Option A is correct.
There is a graph G, let us consider G is this.
Notice in the question there are two functions w, w’ which are assigning weights to the graph.The question already assumes that their shortest paths are same in both w, w’ now they want to find what can be possible.
Now if we add some positive number to all the edges to every edge of graph G given here then we may change the shortest path E.g. add 2 to all the edges in G
This is why option B can not be the answer.
The same thing will happen if we add some negative number to all the edges then also we will find that shortest paths is changing.
This is why option C can not be the answer.
So we get that we can not add some +ve number also we can not add some -ve number to the previous weights(assigned by w). [Basically , w(u,v) = w’(u,v)]
We have left with one thing only that f(u) - f(v) = 0;
So, f(v) = f(u), for all (u, v) $\epsilon$ E.

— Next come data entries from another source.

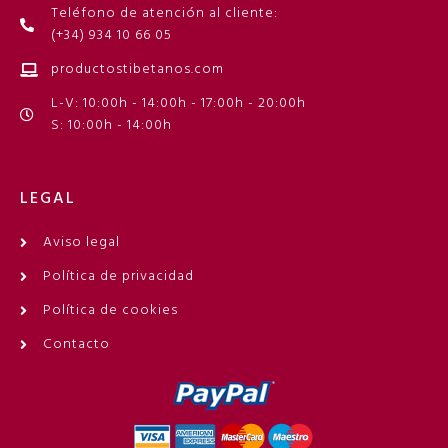
Teléfono de atención al cliente:
(+34) 934 10 66 05
productostibetanos.com
L-V: 10:00h - 14:00h - 17:00h - 20:00h
S: 10:00h - 14:00h
LEGAL
Aviso legal
Política de privacidad
Política de cookies
Contacto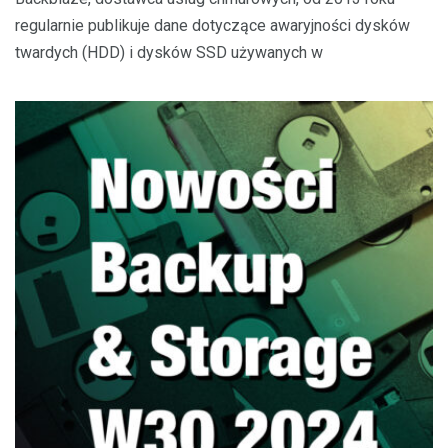
regularnie publikuje dane dotyczące awaryjności dysków
twardych (HDD) i dysków SSD używanych w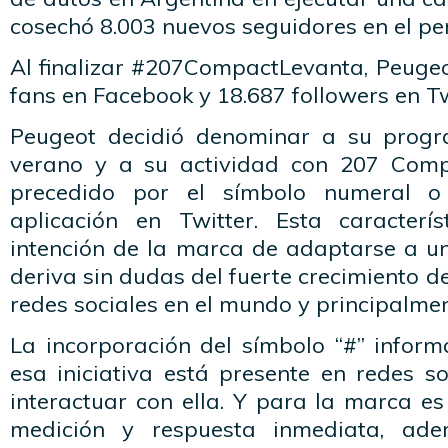
cosechó 8.003 nuevos seguidores en el pe
Al finalizar #207CompactLevanta, Peugeo
fans en Facebook y 18.687 followers en Tw
Peugeot decidió denominar a su prog
verano y a su actividad con 207 Com
precedido por el símbolo numeral 
aplicación en Twitter. Esta caracterí
intención de la marca de adaptarse a u
deriva sin dudas del fuerte crecimiento de
redes sociales en el mundo y principalmen
La incorporación del símbolo “#” inform
esa iniciativa está presente en redes s
interactuar con ella. Y para la marca e
medición y respuesta inmediata, ad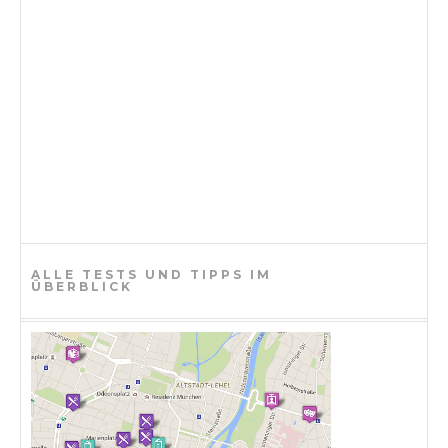
i
o
n
ALLE TESTS UND TIPPS IM
ÜBERBLICK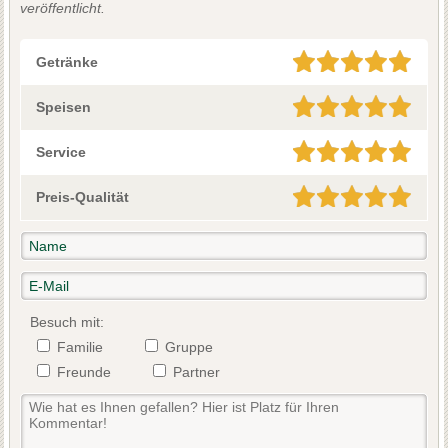
veröffentlicht.
Getränke
Speisen
Service
Preis-Qualität
Besuch mit:
Familie
Gruppe
Freunde
Partner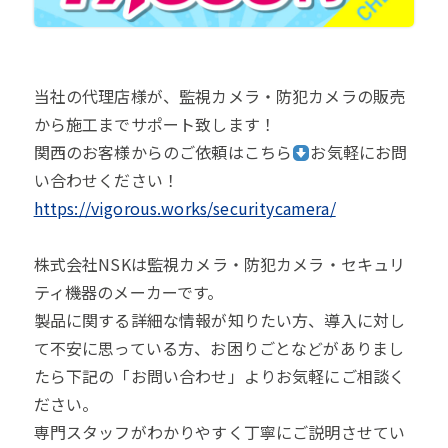
当社の代理店様が、監視カメラ・防犯カメラの販売
から施工までサポート致します！
関西のお客様からのご依頼はこちら
お気軽にお問
い合わせください！
https://vigorous.works/securitycamera/
株式会社NSKは監視カメラ・防犯カメラ・セキュリ
ティ機器のメーカーです。
製品に関する詳細な情報が知りたい方、導入に対し
て不安に思っている方、お困りごとなどがありまし
たら下記の「お問い合わせ」よりお気軽にご相談く
ださい。
専門スタッフがわかりやすく丁寧にご説明させてい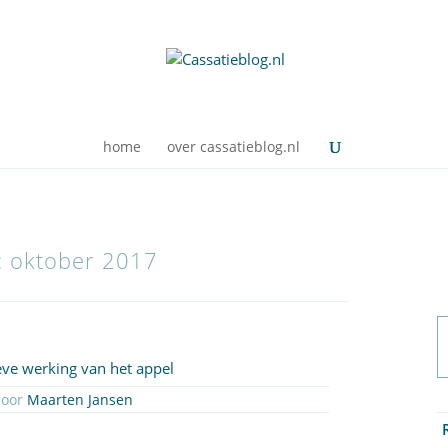
home
over cassatieblog.nl
n: oktober 2017
eve werking van het appel
89 Geplaatst op 27 oktober 2017 door
Maarten Jansen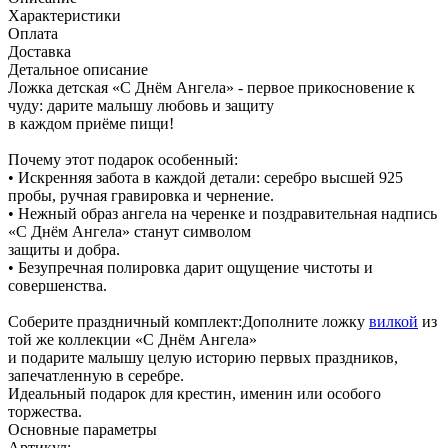
Характеристики
Оплата
Доставка
Детальное описание
Ложка детская «С Днём Ангела» - первое прикосновение к
чуду: дарите малышу любовь и защиту
в каждом приёме пищи!
Почему этот подарок особенный:
• Искренняя забота в каждой детали: серебро высшей 925
пробы, ручная гравировка и чернение.
• Нежный образ ангела на черенке и поздравительная надпись
«С Днём Ангела» станут символом
защиты и добра.
• Безупречная полировка дарит ощущение чистоты и
совершенства.
Соберите праздничный комплект:Дополните ложку
вилкой
из
той же коллекции «С Днём Ангела»
и подарите малышу целую историю первых праздников,
запечатленную в серебре.
Идеальный подарок для крестин, именин или особого
торжества.
Основные параметры
Артикул: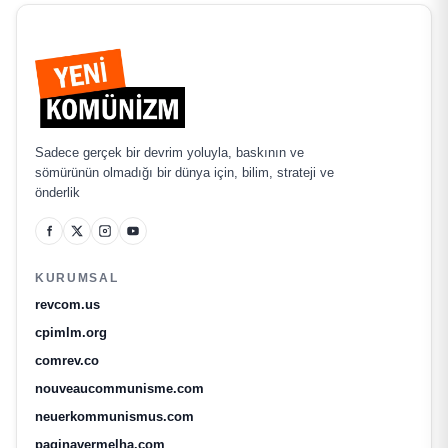
Sadece gerçek bir devrim yoluyla, baskının ve
sömürünün olmadığı bir dünya için, bilim, strateji ve
önderlik
KURUMSAL
revcom.us
cpimlm.org
comrev.co
nouveaucommunisme.com
neuerkommunismus.com
paginavermelha.com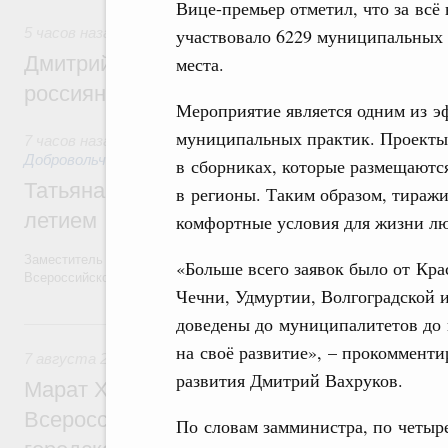
Вице-премьер отметил, что за всё 
участвовало 6229 муниципальных 
5 часов назад
,
Спорт высших достижений и массовый спо
Дмитрий Чернышенко и Михаил Дегтярёв
места.
россиян с Днём физкультурника
Мероприятие является одним из 
муниципальных практик. Проекты
7 часов назад
,
Социальные инновации. Некоммерческие орга
Добровольчество и волонтёрство. Благотворительност
в сборниках, которые размещаютс
Татьяна Голикова поздравила волонтёров
в регионы. Таким образом, тираж
летием
комфортные условия для жизни лю
Заместитель Председателя Правительства Татьяна Голикова поздра
«Больше всего заявок было от Кра
Всероссийского общественного движения «Волонтёры-медики» с 10
Чечни, Удмуртии, Волгоградской и
доведены до муниципалитетов до к
Вчера
на своё развитие», – прокоммент
7 августа 2026
,
Экономика городов. Городская среда
развития Дмитрий Вахруков.
Марат Хуснуллин провёл заседание ком
Всероссийского конкурса лучших проект
По словам замминистра, по четыр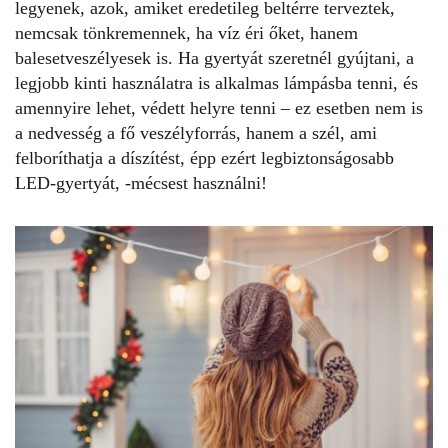
legyenek, azok, amiket eredetileg beltérre terveztek,
nemcsak tönkremennek, ha víz éri őket, hanem
balesetveszélyesek is. Ha gyertyát szeretnél gyújtani, a
legjobb kinti használatra is alkalmas lámpásba tenni, és
amennyire lehet, védett helyre tenni – ez esetben nem is
a nedvesség a fő veszélyforrás, hanem a szél, ami
felboríthatja a díszítést, épp ezért legbiztonságosabb
LED-gyertyát, -mécsest használni!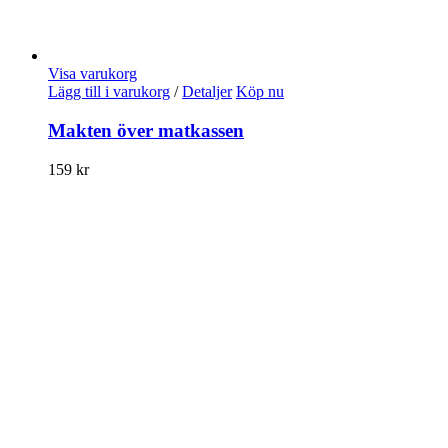
Visa varukorg
Lägg till i varukorg
/
Detaljer
Köp nu
Makten över matkassen
159
kr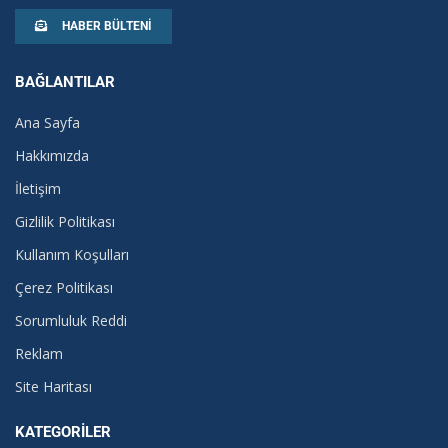
HABER BÜLTENI
BAĞLANTILAR
Ana Sayfa
Hakkımızda
İletişim
Gizlilik Politikası
Kullanım Koşulları
Çerez Politikası
Sorumluluk Reddi
Reklam
Site Haritası
KATEGORILER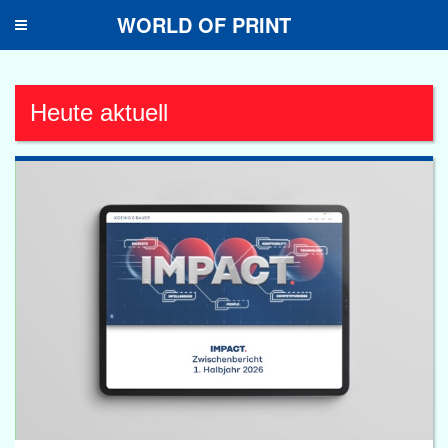
WORLD OF PRINT
Toggle
navigation
Heute aktuell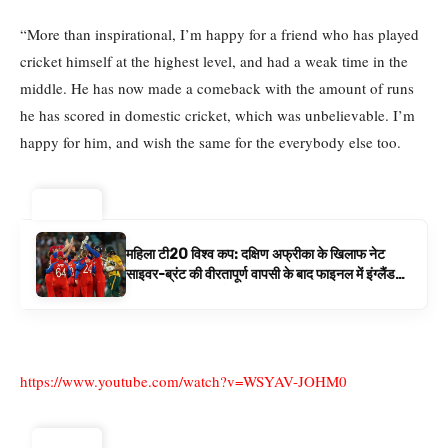
“More than inspirational, I’m happy for a friend who has played
cricket himself at the highest level, and had a weak time in the
middle. He has now made a comeback with the amount of runs
he has scored in domestic cricket, which was unbelievable. I’m
happy for him, and wish the same for the everybody else too.
ट्रेंडिंग ⚡
महिला टी20 विश्व कप: दक्षिण अफ्रीका के खिलाफ नेट
साइवर-ब्रंट की वीरतापूर्ण वापसी के बाद फाइनल में इंग्लैंड
बनाम ऑस्ट्रेलिया है | क्रिकेट समाचार
https://www.youtube.com/watch?v=WSYAV-JOHM0
ट्रेंडिंग ⚡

This can be satisfied in many ways, E.g. lets take f: V→ R and f(u) = some constant , $\forall$ u $\epsilon$ V.
So option A is correct
Now we will talk about option D, here we are adding a new vertex S to G,
Also f(u) = 0, u $\epsilon$ V because distance(S, u) = 0
Here also f(v) = f(u), for all (u, v) $\epsilon$ E, is satisfying but this is not the only way.
The condition given is sufficient but not necessary. So “if and only if“ is wrong.